The site of the cemetery was selected in 1943 at an early stage in the operations for the capture of Sicily. In this cemetery most of the graves are those of men who lost their lives in the landings in Sicily on 9/10 July 1943, as part of the early stages of the campaign to capture the island (Operation Husky).

===Cemetery address===
Via Per Floridia, 10 Contrada Canalicchio - 96100 Syracuse (SR) Sicily.
GPS Co-ordinates: Latitude: 37.074765, Longitude: 15.257977.

==Burials==

They include those of a considerable number who belonged to the airborne force that was landed immediately west of the town during the night 9–10 July. Graves were brought into Syracuse War Cemetery from as far north as Lentini. There is one grave for a casualty from World War I, a merchant seaman who was originally buried in the Marsala British Cemetery. In addition, three special memorials commemorate men known to have been originally buried in other cemeteries in the region, but whose graves could not be found on concentration.

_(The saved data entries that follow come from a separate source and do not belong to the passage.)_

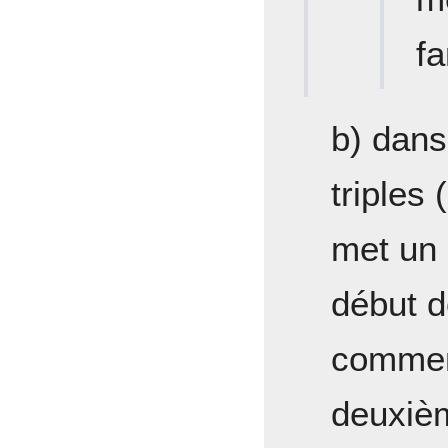
f
b) dans
triples 
met un 
début d
commen
deuxièm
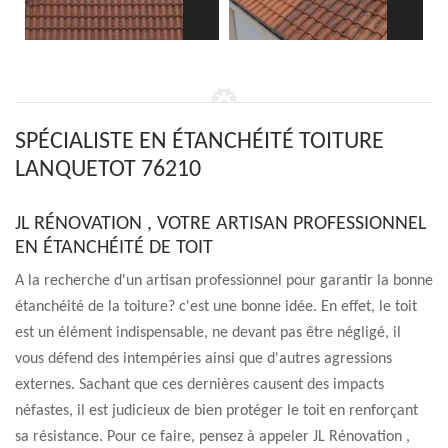
SPÉCIALISTE EN ÉTANCHÉITÉ TOITURE
LANQUETOT 76210
JL RÉNOVATION , VOTRE ARTISAN PROFESSIONNEL
EN ÉTANCHÉITÉ DE TOIT
A la recherche d'un artisan professionnel pour garantir la bonne
étanchéité de la toiture? c'est une bonne idée. En effet, le toit
est un élément indispensable, ne devant pas être négligé, il
vous défend des intempéries ainsi que d'autres agressions
externes. Sachant que ces dernières causent des impacts
néfastes, il est judicieux de bien protéger le toit en renforçant
sa résistance. Pour ce faire, pensez à appeler JL Rénovation ,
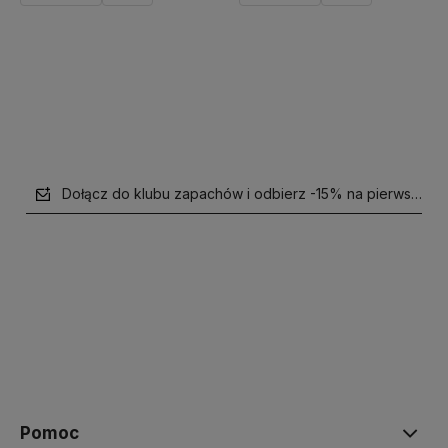
Do koszyka
Powiadom o dostępności
Dołącz do klubu zapachów i odbierz -15% na pierwsze z
polityce prywatności
Pomoc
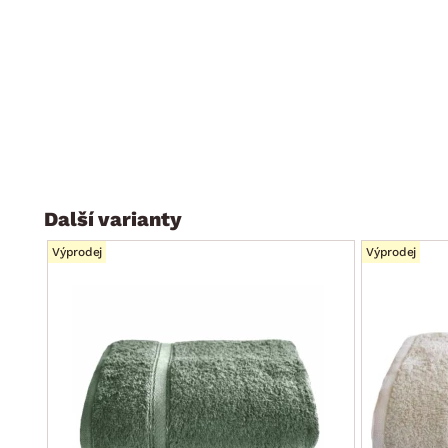
Další varianty
Výprodej
Výprodej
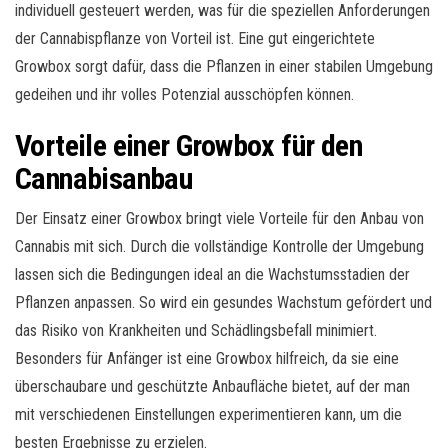
individuell gesteuert werden, was für die speziellen Anforderungen
der Cannabispflanze von Vorteil ist. Eine gut eingerichtete
Growbox sorgt dafür, dass die Pflanzen in einer stabilen Umgebung
gedeihen und ihr volles Potenzial ausschöpfen können.
Vorteile einer Growbox für den
Cannabisanbau
Der Einsatz einer Growbox bringt viele Vorteile für den Anbau von
Cannabis mit sich. Durch die vollständige Kontrolle der Umgebung
lassen sich die Bedingungen ideal an die Wachstumsstadien der
Pflanzen anpassen. So wird ein gesundes Wachstum gefördert und
das Risiko von Krankheiten und Schädlingsbefall minimiert.
Besonders für Anfänger ist eine Growbox hilfreich, da sie eine
überschaubare und geschützte Anbaufläche bietet, auf der man
mit verschiedenen Einstellungen experimentieren kann, um die
besten Ergebnisse zu erzielen.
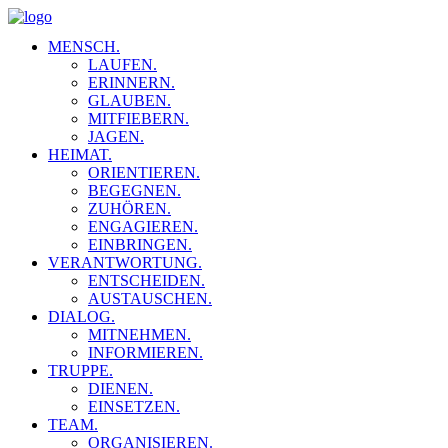
MENSCH.
LAUFEN.
ERINNERN.
GLAUBEN.
MITFIEBERN.
JAGEN.
HEIMAT.
ORIENTIEREN.
BEGEGNEN.
ZUHÖREN.
ENGAGIEREN.
EINBRINGEN.
VERANTWORTUNG.
ENTSCHEIDEN.
AUSTAUSCHEN.
DIALOG.
MITNEHMEN.
INFORMIEREN.
TRUPPE.
DIENEN.
EINSETZEN.
TEAM.
ORGANISIEREN.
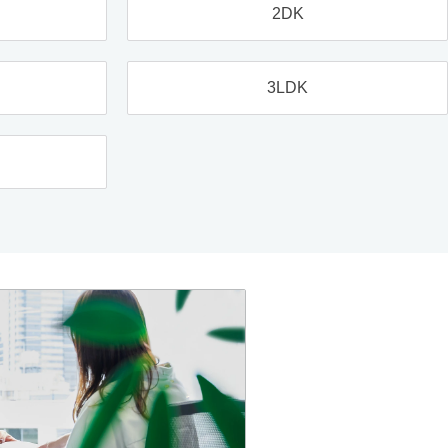
2DK
3LDK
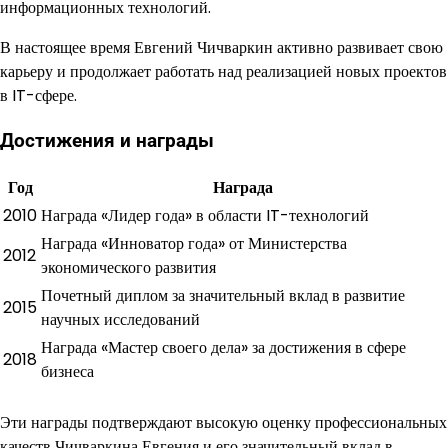
информационных технологий.
В настоящее время Евгений Чичваркин активно развивает свою
карьеру и продолжает работать над реализацией новых проектов
в IT-сфере.
Достижения и награды
Год
Награда
2010
Награда «Лидер года» в области IT-технологий
Награда «Инноватор года» от Министерства
2012
экономического развития
Почетный диплом за значительный вклад в развитие
2015
научных исследований
Награда «Мастер своего дела» за достижения в сфере
2018
бизнеса
Эти награды подтверждают высокую оценку профессиональных
качеств Чичваркина Евгения и его значительный вклад в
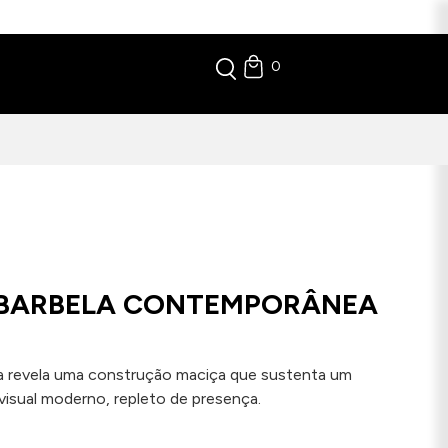
0
 BARBELA CONTEMPORÂNEA
a revela uma construção maciça que sustenta um
sual moderno, repleto de presença.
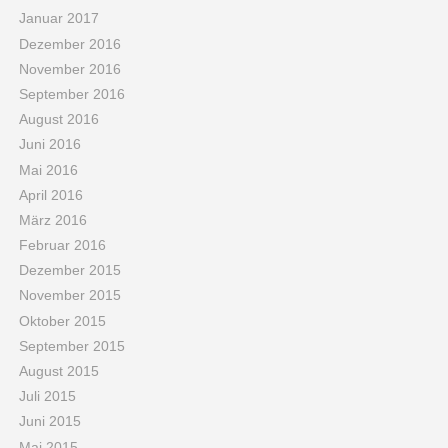
Januar 2017
Dezember 2016
November 2016
September 2016
August 2016
Juni 2016
Mai 2016
April 2016
März 2016
Februar 2016
Dezember 2015
November 2015
Oktober 2015
September 2015
August 2015
Juli 2015
Juni 2015
Mai 2015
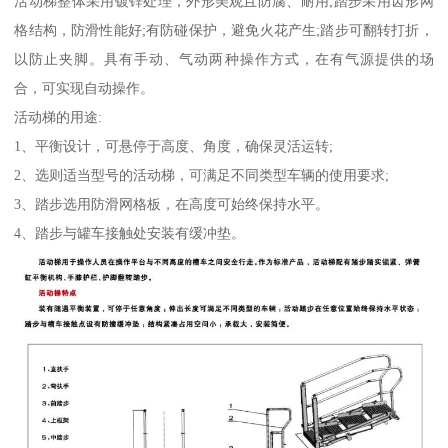
活动梯整体采用镀锌处理，外形美观且防腐、耐用;踏步采用齿形网
格结构，防滑性能好;有防碰保护，避免火花产生;踏步可翻转打折，
以防止夹脚。具有手动、气动两种操作方式，在有气源提供的场
合，可实现自动操作。
活动梯的用途:
1、平衡设计，可悬停于高度、角度，确保灵活运转;
2、选则适当型号的活动梯，可满足不同类型车辆的使用要求;
3、踏步选用防滑网格板，在高度可始终保持水平。
4、踏步与罐车接触处安装有缓冲垫。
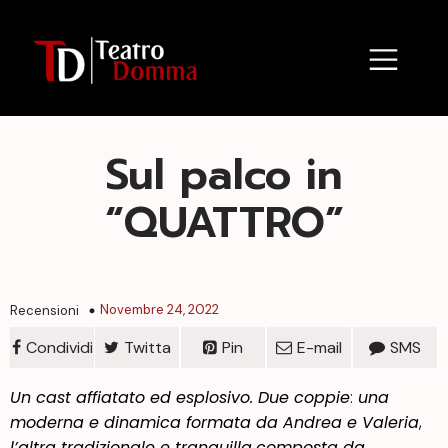
Sul palco in
“QUATTRO”
Novembre 24, 2022
Recensioni
Condividi
Twitta
Pin
E-mail
SMS
Un cast affiatato ed esplosivo. Due coppie
:
una
moderna e dinamica formata da Andrea e Valeria
,
l’altra tradizionale e tranquilla
composta da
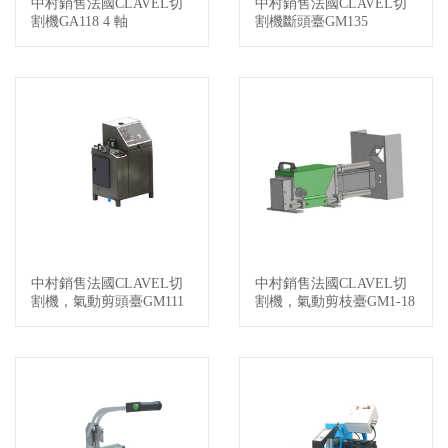
中村銷售法國CLAVEL切
中村銷售法國CLAVEL切
查看詳情
查看詳情
割機GA118 4 軸
割機斷頭臺GM135
中村銷售法國CLAVEL切
中村銷售法國CLAVEL切
查看詳情
查看詳情
割機，氣動剪頭臺GM111
割機，氣動剪枝臺GM1-18
4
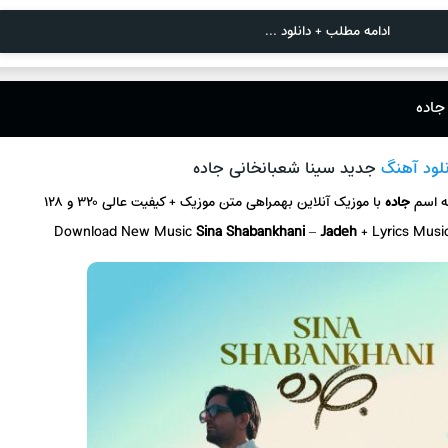
ادامه مطلب + دانلود ...
جاده
نلود آهنگ
جدید سینا شعبانخانی جاده
ه اسم
جاده
با موزیک آنلاین
بهمراهی متن موزیک + کیفیت عالی ۳۲۰ و ۱۲۸
Download New Music
Sina Shabankhani
–
Jadeh
+ L
yrics Musi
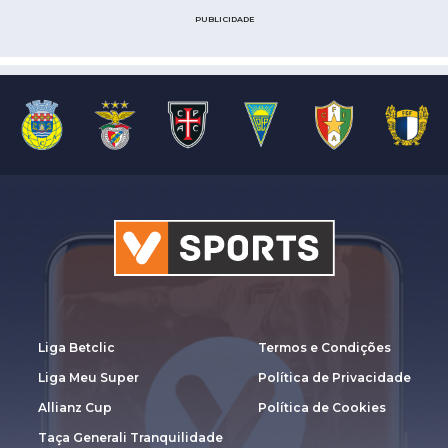
PUBLICIDADE
Liga Betclic
Termos e Condições
Liga Meu Super
Política de Privacidade
Allianz Cup
Política de Cookies
Taça Generali Tranquilidade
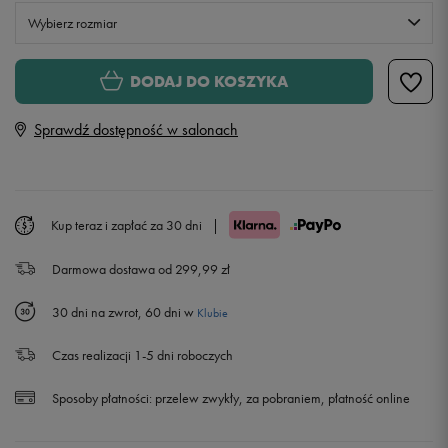
Wybierz rozmiar
Rozmiary EU
Rozmiary US
DODAJ DO KOSZYKA
41
26 cm
Sprawdź dostępność w salonach
42
27 cm
Powiadom o dostępności
43
28 cm
Kup teraz i zapłać za 30 dni
|
Darmowa dostawa od 299,99 zł
44
28,5 cm
30 dni na zwrot, 60 dni w
Klubie
45
29 cm
Czas realizacji 1-5 dni roboczych
45,5
29,5 cm
Sposoby płatności:
przelew zwykły, za pobraniem, płatność online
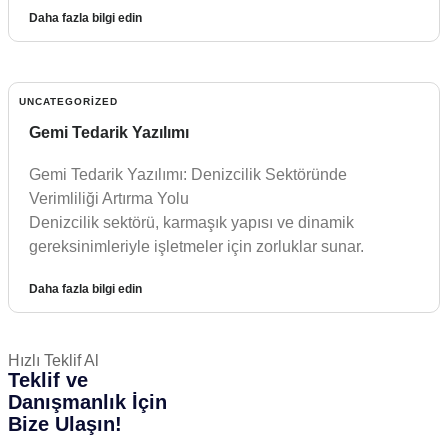
Daha fazla bilgi edin
UNCATEGORIZED
Gemi Tedarik Yazılımı
Gemi Tedarik Yazılımı: Denizcilik Sektöründe
Verimliliği Artırma Yolu
Denizcilik sektörü, karmaşık yapısı ve dinamik
gereksinimleriyle işletmeler için zorluklar sunar.
Daha fazla bilgi edin
Hızlı Teklif Al
Teklif ve
Danışmanlık İçin
Bize Ulaşın!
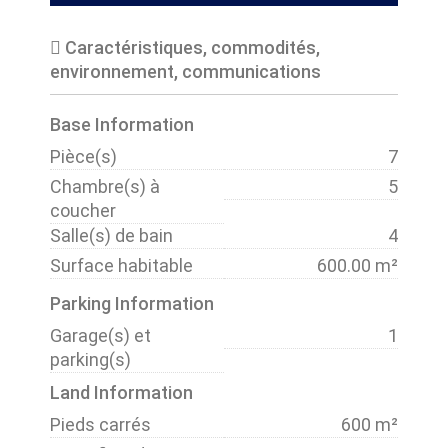
Caractéristiques, commodités,
environnement, communications
Base Information
Pièce(s)
7
Chambre(s) à
5
coucher
Salle(s) de bain
4
Surface habitable
600.00 m²
Parking Information
Garage(s) et
1
parking(s)
Land Information
Pieds carrés
600 m²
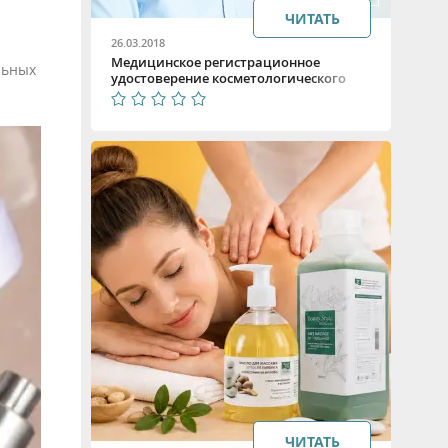
ЧИТАТЬ
26.03.2018
Медицинское регистрационное
льных
удостоверение косметологического
оборудования
ЧИТАТЬ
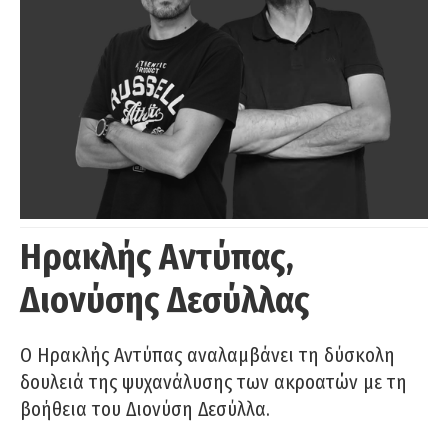
Ηρακλής Αντύπας,
Διονύσης Δεσύλλας
Ο Ηρακλής Αντύπας αναλαμβάνει τη δύσκολη
δουλειά της ψυχανάλυσης των ακροατών με τη
βοήθεια του Διονύση Δεσύλλα.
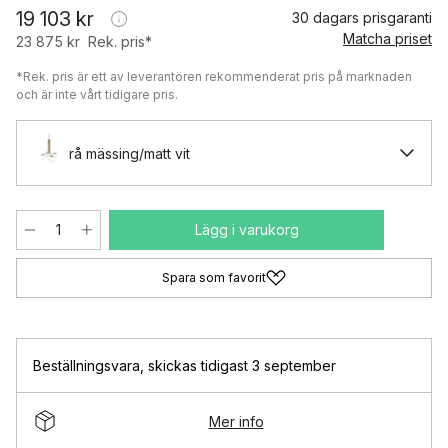
19 103 kr
30 dagars prisgaranti
Matcha priset
23 875 kr
Rek. pris*
*Rek. pris är ett av leverantören rekommenderat pris på marknaden
och är inte vårt tidigare pris.
rå mässing/matt vit
Lägg i varukorg
Spara som favorit
Beställningsvara
,
skickas tidigast 3 september
Mer info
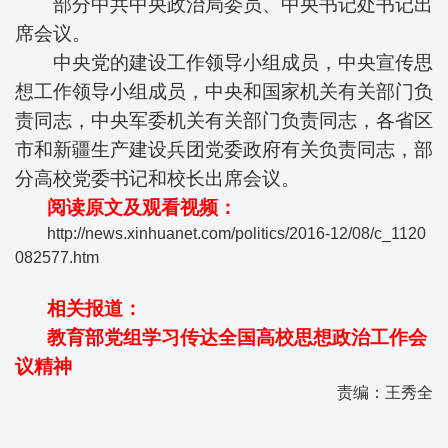
部分中共中央政治局委员、中央书记处书记出
席会议。
中央党的建设工作领导小组成员，中央宣传思
想工作领导小组成员，中央和国家机关有关部门负
责同志，中央军委机关有关部门负责同志，各省区
市和新疆生产建设兵团党委政府有关负责同志，部
分高校党委书记和校长出席会议。
阅读原文及观看视频：
http://news.xinhuanet.com/politics/2016-12/08/c_1120
082577.htm
相关报道：
教育部党组学习传达全国高校思想政治工作会
议精神
责编：王秀全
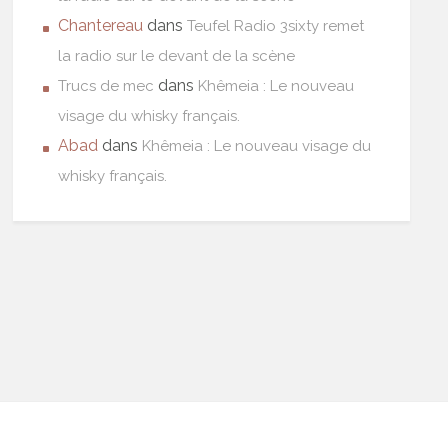
Chantereau
dans
Teufel Radio 3sixty remet
la radio sur le devant de la scène
dans
Trucs de mec
Khêmeia : Le nouveau
visage du whisky français.
Abad
dans
Khêmeia : Le nouveau visage du
whisky français.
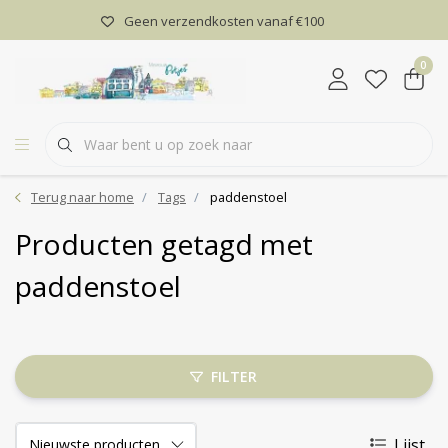
Geen verzendkosten vanaf €100
0
Terug naar home
Tags
paddenstoel
Producten getagd met
paddenstoel
FILTER
Lijst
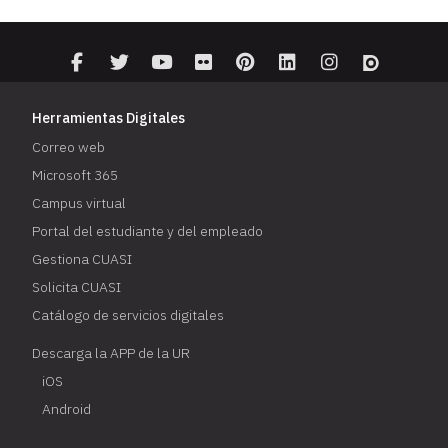
Herramientas Digitales
Correo web
Microsoft 365
Campus virtual
Portal del estudiante y del empleado
Gestiona CUASI
Solicita CUASI
Catálogo de servicios digitales
Descarga la APP de la UR
iOS
Android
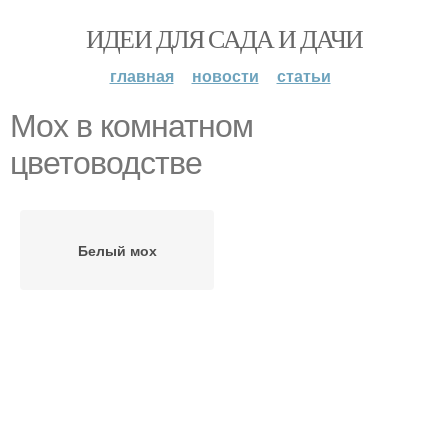
ИДЕИ ДЛЯ САДА И ДАЧИ
главная
новости
статьи
Мох в комнатном
цветоводстве
Белый мох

The Italians, who would shortly make peace with the Allies and re-enter the war on their side, offered little determined resistance but German opposition was vigorous and stubborn. The campaign in Sicily came to an end on 17 August when the two allied forces came together at Messina, but failed to cut off the retreating Axis lines.

Commonwealth forces made their landings in the south-east corner of the island between Pachino and Syracuse, and the majority of those buried in Syracuse War Cemetery died during those landings or in the early stages of the campaign. Many graves belong to men of the airborne force that attempted landings west of the town on the night of 9-10 July, when gale force winds forced 60 of the 140 gliders used into the sea and blew others wide of their objectives.

==Notable Burials==
- Group Captain Walter Churchill DSO DFC, Plot V, Row D, Grave 3.
- Mne Albert Edward Streams, Albert Medal, Plot 3, Row B, Grave 5.